Вся московская знать укрылась в Кремле. По улицам растерянно сновали дозоры. Народ валил толпами встречать гостей. Староверы служили на площадях торжественные молебствования.

– Радуйтесь и веселитесь! – трещали на всех перекрёстках «пророки». – Не стало бо ныне царя за морем.

К Немецкой слободе с песнями и улюлюканьем катилась лавина людишек.

– Пожечь Кукуй! Вырезать басурманов!

Царёвы солдаты молчали, сумрачно следили за толпами, не смели остановить их.

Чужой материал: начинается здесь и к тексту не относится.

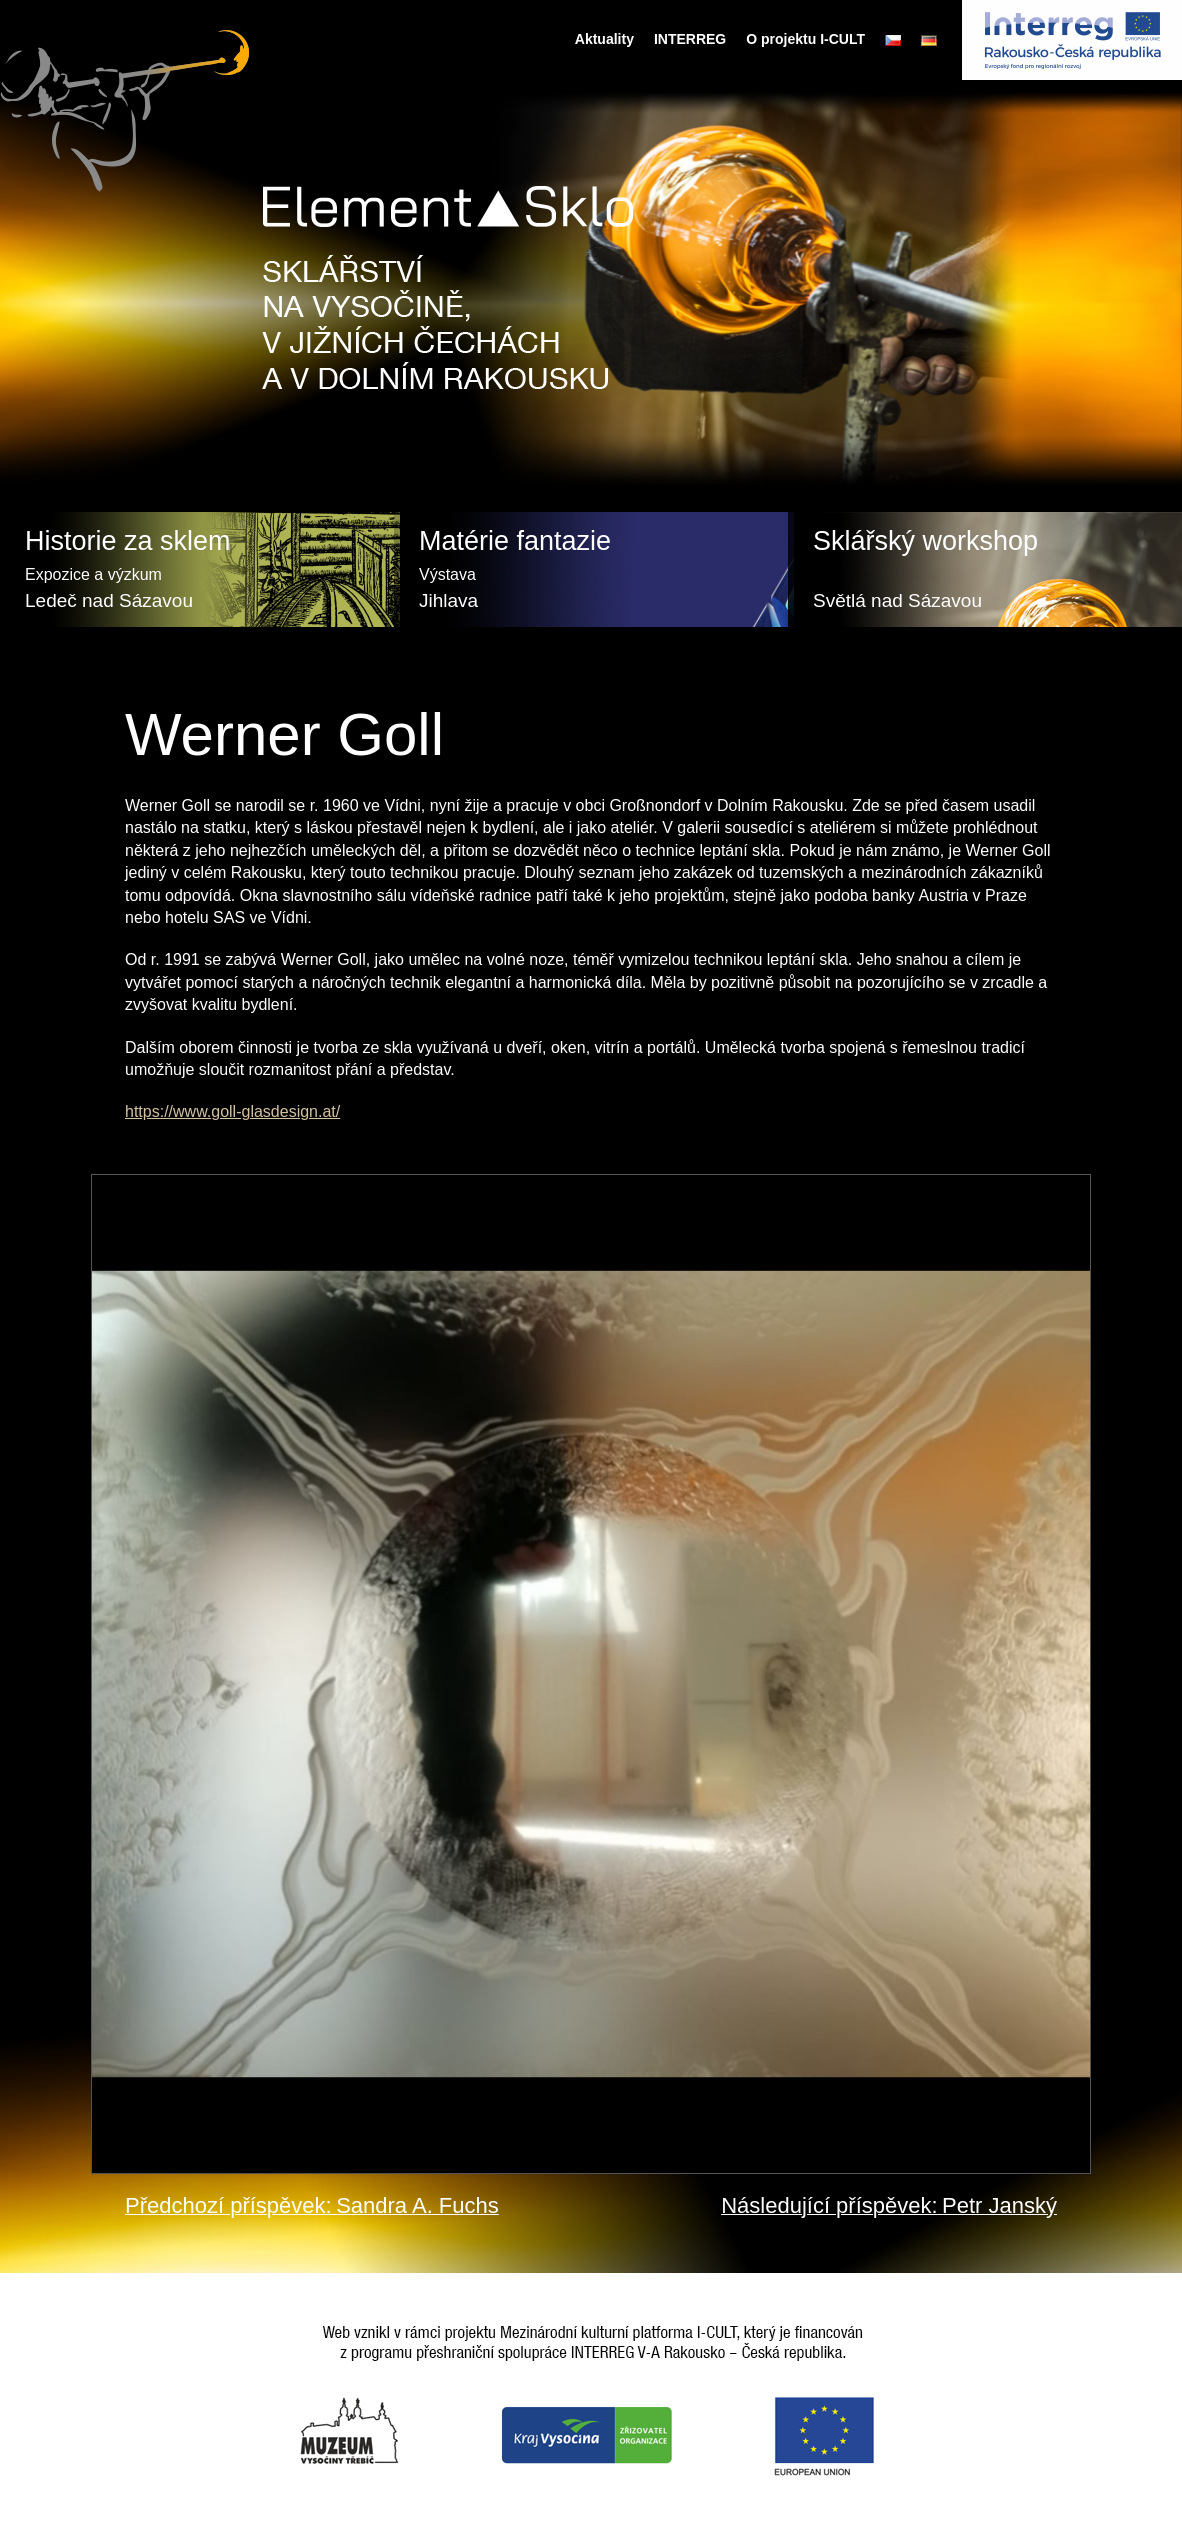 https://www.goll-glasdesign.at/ (232, 1111)
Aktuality (604, 39)
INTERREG (690, 39)
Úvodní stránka (546, 38)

Беглецы упрямо шагали к Кремлю, хотя наперёд знали, что ни в чём не договорятся с вельможами. Но это не беспокоило их. Не за тем рискнули они явиться на Москву, чтобы выпросить милостей для себя и стрелецких полков. Их радовало, наполняло сердца гордым счастьем то, что они на Москве, что идут окружённые ликующими толпами убогих людишек, а солдаты царёвы бродят по улицам растерянным стадом.

Ещё утром у околицы Фома напомнил товарищам, какой подвиг берут они на себя, отваживаясь войти в столицу.

– Памятуйте, брателки, статься может, встренут вас лиходеи пушками да фузеями. Покель не поздно, пообмыслите добро, не гораздей ли вам назад обернуться?

– А ты обернёшься? – в один голос спросили стрельцы.

– Пойду. Мёртвый, а в Кремль проберусь, прознаю ужо, страшатся ли вельможи восставших, а либо на силы свои надёжу имут.

И беглецы пошли за ним.

– Затем мы сюда и присланы, атаман. А с чем пришли от полков, то и выполним.

вернуться

210

Все цены точные.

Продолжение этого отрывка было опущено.